What you should do: Taking the data below, please print only the lines from the line holding "ΙΝΤΙΜΕ NEWS" to the line holding "Плинтус АР495 mini выпуклый", inclusive, with pictures omitted.

Data section:
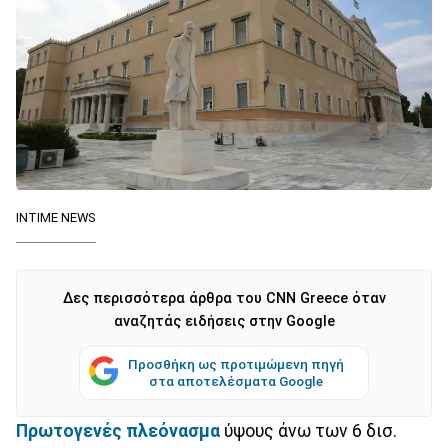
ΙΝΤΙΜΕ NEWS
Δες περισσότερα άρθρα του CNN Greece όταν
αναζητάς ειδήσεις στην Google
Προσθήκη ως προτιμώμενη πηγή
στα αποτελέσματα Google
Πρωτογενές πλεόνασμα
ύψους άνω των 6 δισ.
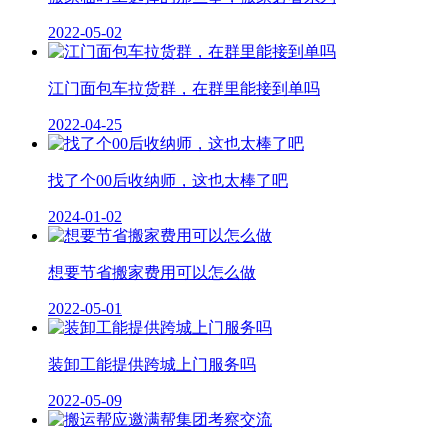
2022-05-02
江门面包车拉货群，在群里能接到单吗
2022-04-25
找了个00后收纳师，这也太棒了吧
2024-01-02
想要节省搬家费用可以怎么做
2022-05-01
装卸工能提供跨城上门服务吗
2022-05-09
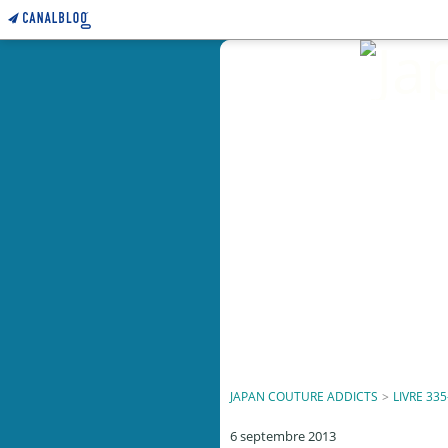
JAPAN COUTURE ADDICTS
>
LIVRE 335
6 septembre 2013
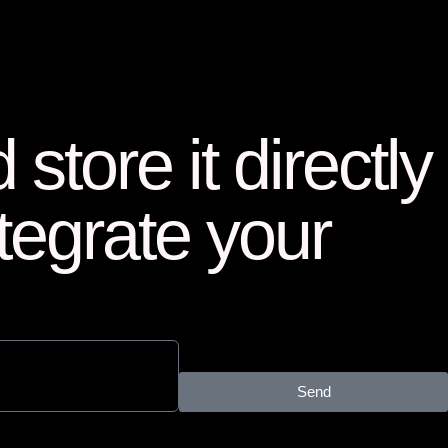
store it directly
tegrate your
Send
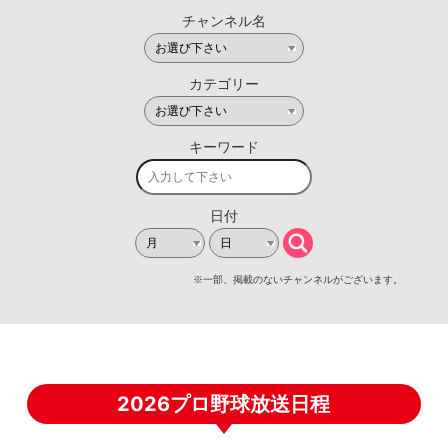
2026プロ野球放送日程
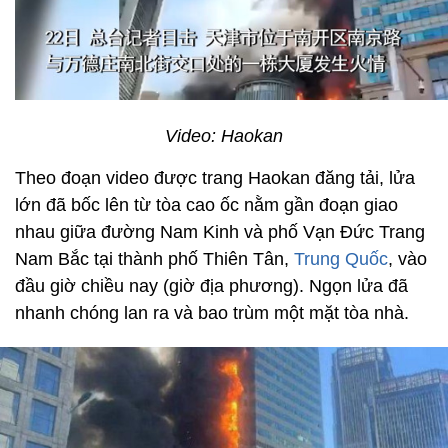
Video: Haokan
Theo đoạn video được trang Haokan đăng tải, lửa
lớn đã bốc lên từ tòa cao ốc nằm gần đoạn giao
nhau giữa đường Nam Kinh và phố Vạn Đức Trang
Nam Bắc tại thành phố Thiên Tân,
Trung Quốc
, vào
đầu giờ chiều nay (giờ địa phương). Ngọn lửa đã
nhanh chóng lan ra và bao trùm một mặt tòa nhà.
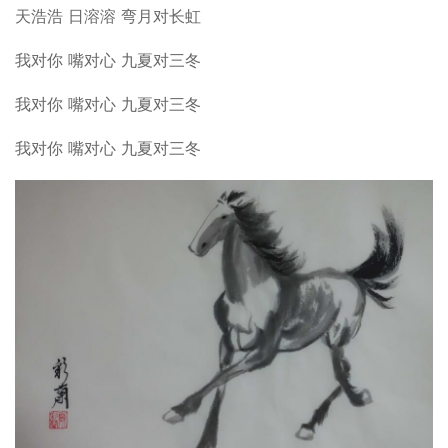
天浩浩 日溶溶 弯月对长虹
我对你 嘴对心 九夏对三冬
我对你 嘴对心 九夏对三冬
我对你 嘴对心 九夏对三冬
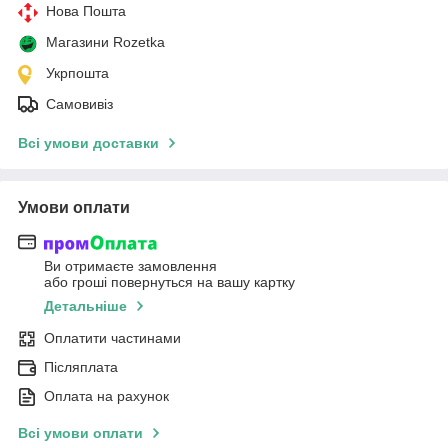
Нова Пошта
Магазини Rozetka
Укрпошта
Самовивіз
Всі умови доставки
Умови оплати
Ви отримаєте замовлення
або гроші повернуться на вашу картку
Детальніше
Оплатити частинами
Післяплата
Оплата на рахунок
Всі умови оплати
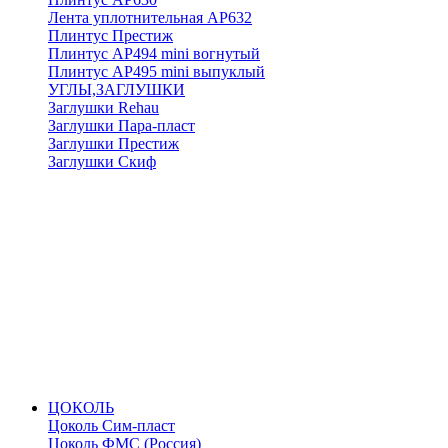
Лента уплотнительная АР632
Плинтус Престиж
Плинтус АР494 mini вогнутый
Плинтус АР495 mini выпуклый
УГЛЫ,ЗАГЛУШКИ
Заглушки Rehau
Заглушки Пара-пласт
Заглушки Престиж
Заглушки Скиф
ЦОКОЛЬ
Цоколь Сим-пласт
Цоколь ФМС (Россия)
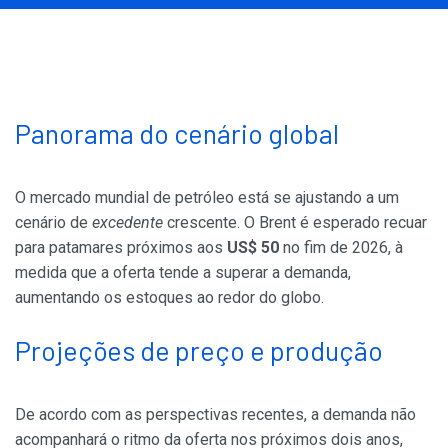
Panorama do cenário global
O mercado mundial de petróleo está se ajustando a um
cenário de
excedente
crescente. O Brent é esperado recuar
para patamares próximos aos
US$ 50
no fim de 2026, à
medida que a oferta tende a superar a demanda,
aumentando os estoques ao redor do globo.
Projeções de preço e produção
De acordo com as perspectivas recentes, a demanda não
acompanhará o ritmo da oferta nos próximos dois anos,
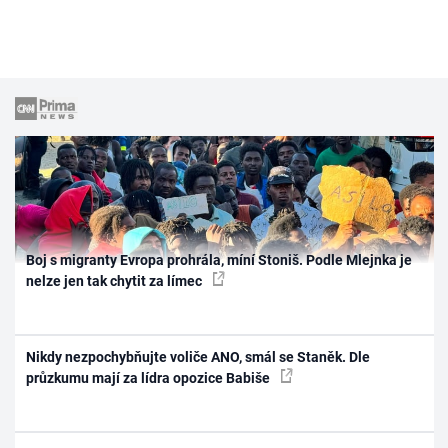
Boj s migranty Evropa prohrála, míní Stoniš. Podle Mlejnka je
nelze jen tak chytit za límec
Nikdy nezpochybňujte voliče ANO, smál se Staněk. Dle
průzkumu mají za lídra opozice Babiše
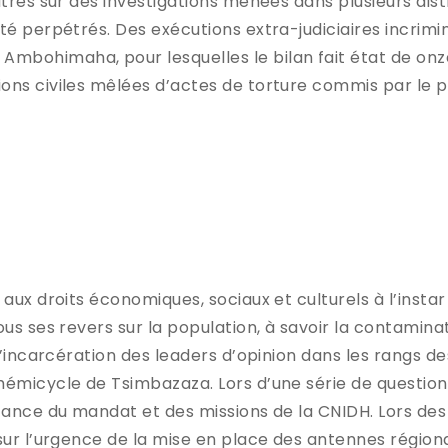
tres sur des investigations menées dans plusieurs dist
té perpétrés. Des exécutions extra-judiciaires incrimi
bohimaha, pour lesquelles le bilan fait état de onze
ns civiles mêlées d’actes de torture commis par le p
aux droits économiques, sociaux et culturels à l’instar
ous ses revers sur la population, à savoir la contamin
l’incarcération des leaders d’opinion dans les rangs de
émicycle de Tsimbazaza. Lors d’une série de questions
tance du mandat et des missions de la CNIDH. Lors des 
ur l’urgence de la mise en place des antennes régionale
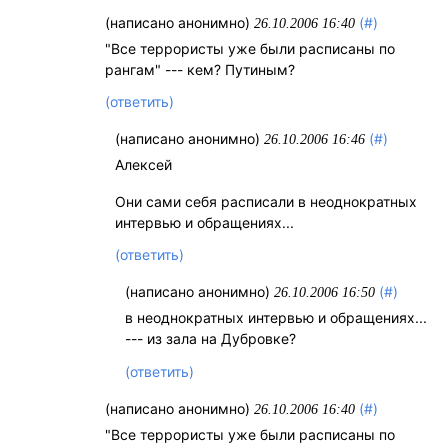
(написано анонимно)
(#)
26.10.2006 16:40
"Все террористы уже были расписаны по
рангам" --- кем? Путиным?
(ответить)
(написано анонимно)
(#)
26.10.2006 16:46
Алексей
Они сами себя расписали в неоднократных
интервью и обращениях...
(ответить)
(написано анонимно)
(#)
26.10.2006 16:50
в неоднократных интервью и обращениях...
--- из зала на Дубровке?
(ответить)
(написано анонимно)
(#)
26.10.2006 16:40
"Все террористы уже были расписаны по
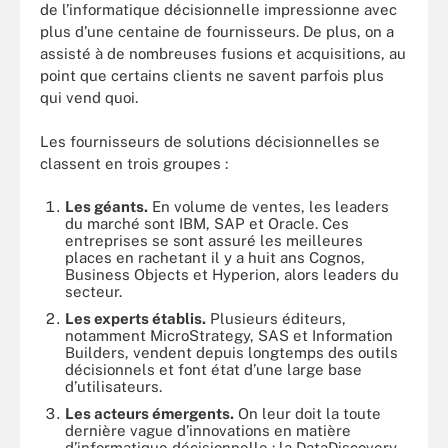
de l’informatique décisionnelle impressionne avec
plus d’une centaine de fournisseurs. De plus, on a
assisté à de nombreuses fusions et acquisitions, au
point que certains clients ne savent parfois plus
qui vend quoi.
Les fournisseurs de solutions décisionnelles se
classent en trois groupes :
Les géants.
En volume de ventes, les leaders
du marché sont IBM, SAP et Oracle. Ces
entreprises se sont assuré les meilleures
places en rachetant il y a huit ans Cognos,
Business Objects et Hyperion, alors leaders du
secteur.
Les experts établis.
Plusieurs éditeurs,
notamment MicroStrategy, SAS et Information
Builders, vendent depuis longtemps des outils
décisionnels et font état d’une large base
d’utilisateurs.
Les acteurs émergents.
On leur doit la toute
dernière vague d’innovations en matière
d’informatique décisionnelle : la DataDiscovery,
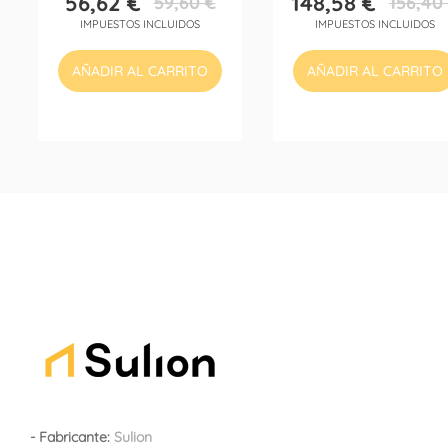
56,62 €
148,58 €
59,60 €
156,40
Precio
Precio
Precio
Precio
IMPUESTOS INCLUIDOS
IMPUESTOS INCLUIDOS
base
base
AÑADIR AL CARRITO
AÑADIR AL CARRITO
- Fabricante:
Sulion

* * *

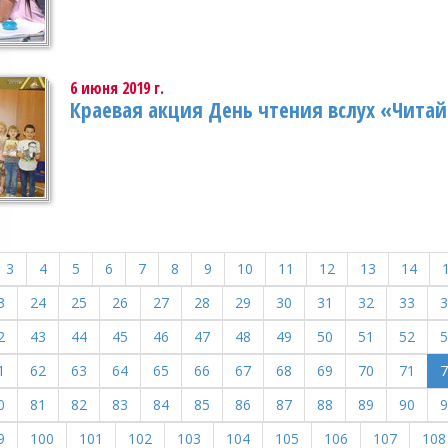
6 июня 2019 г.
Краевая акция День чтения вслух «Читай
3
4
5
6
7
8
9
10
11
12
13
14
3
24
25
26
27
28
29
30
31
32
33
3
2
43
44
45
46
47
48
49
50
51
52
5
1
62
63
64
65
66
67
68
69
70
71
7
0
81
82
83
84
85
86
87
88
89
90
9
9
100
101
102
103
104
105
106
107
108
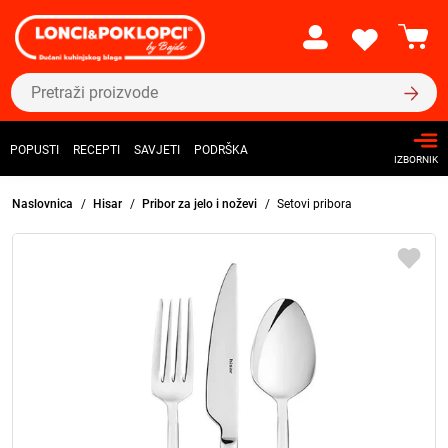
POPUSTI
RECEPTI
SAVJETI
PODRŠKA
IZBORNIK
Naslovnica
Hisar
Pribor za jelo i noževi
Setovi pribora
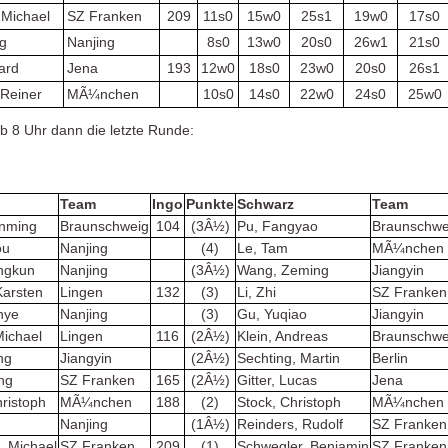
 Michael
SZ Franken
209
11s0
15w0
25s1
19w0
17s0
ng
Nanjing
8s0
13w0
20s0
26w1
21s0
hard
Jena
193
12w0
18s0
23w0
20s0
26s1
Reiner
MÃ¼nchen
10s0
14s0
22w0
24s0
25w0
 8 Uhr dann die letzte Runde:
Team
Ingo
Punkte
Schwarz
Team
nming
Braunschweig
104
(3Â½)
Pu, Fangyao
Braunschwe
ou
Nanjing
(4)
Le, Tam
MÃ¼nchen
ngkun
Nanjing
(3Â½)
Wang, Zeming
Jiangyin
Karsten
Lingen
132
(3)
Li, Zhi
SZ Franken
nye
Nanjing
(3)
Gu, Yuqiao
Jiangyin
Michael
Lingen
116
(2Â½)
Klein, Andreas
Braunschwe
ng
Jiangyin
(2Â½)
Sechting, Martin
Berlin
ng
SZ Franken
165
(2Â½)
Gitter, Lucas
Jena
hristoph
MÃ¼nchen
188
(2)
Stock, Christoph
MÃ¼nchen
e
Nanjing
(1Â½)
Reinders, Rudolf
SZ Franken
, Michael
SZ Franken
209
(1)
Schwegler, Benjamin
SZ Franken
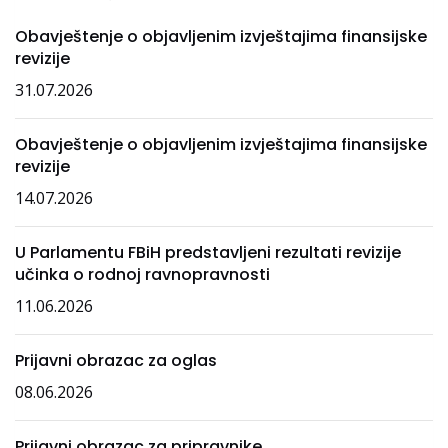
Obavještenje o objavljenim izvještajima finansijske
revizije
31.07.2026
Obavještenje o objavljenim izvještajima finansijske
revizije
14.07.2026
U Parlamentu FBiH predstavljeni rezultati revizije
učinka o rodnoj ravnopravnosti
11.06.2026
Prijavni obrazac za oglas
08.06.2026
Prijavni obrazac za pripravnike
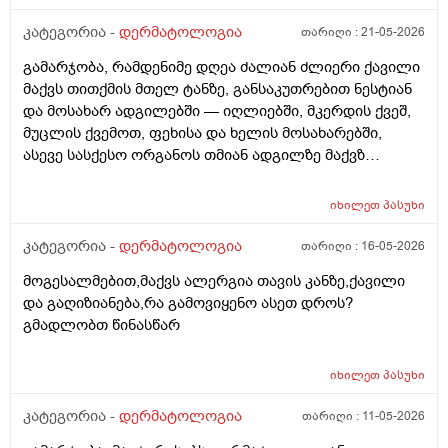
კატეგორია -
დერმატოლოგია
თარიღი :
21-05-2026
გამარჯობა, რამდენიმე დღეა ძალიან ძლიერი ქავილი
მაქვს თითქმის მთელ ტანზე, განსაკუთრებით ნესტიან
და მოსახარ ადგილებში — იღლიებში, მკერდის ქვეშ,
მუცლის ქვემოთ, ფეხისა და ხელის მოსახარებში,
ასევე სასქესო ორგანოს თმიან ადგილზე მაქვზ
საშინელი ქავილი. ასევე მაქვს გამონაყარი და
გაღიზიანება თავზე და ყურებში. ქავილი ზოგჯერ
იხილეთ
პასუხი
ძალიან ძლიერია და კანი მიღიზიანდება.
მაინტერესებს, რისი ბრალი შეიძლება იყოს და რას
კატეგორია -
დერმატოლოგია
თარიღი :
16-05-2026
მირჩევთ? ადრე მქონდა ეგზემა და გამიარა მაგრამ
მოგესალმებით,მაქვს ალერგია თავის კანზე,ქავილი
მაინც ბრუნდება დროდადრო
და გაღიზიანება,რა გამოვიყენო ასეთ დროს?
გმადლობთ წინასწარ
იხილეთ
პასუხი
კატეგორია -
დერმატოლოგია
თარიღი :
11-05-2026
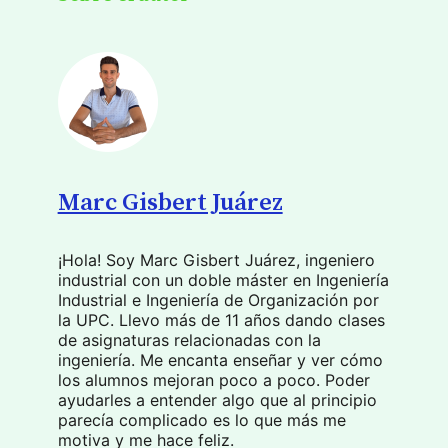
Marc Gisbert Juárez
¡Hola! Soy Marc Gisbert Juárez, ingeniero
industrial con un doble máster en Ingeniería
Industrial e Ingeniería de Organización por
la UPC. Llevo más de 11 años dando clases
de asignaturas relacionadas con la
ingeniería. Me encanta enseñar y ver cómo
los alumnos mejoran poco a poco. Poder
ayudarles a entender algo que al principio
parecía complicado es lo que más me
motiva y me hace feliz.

Result of this exercise:
ΙΝΤΙΜΕ NEWS
Δες περισσότερα άρθρα του CNN Greece όταν
αναζητάς ειδήσεις στην Google
Προσθήκη ως προτιμώμενη πηγή
στα αποτελέσματα Google
Πρωτογενές πλεόνασμα
ύψους άνω των 6 δισ.
2022-05-02
江门面包车拉货群，在群里能接到单吗
2022-04-25
找了个00后收纳师，这也太棒了吧
2024-01-02
想要节省搬家费用可以怎么做
2022-05-01
装卸工能提供跨城上门服务吗
2022-05-09
JAPAN COUTURE ADDICTS
>
LIVRE 335
6 septembre 2013
store it directly
tegrate your
Send
2026プロ野球放送日程
Video: Haokan
Theo đoạn video được trang Haokan đăng tải, lửa
lớn đã bốc lên từ tòa cao ốc nằm gần đoạn giao
nhau giữa đường Nam Kinh và phố Vạn Đức Trang
Nam Bắc tại thành phố Thiên Tân,
Trung Quốc
, vào
đầu giờ chiều nay (giờ địa phương). Ngọn lửa đã
nhanh chóng lan ra và bao trùm một mặt tòa nhà.
天浩浩 日溶溶 弯月对长虹
我对你 嘴对心 九夏对三冬
我对你 嘴对心 九夏对三冬
我对你 嘴对心 九夏对三冬
Нова Пошта
Магазини Rozetka
Укрпошта
Самовивіз
Всі умови доставки
Умови оплати
Ви отримаєте замовлення
або гроші повернуться на вашу картку
Детальніше
Оплатити частинами
Післяплата
Оплата на рахунок
Всі умови оплати
Лента уплотнительная АР632
Плинтус Престиж
Плинтус АР494 mini вогнутый
Плинтус АР495 mini выпуклый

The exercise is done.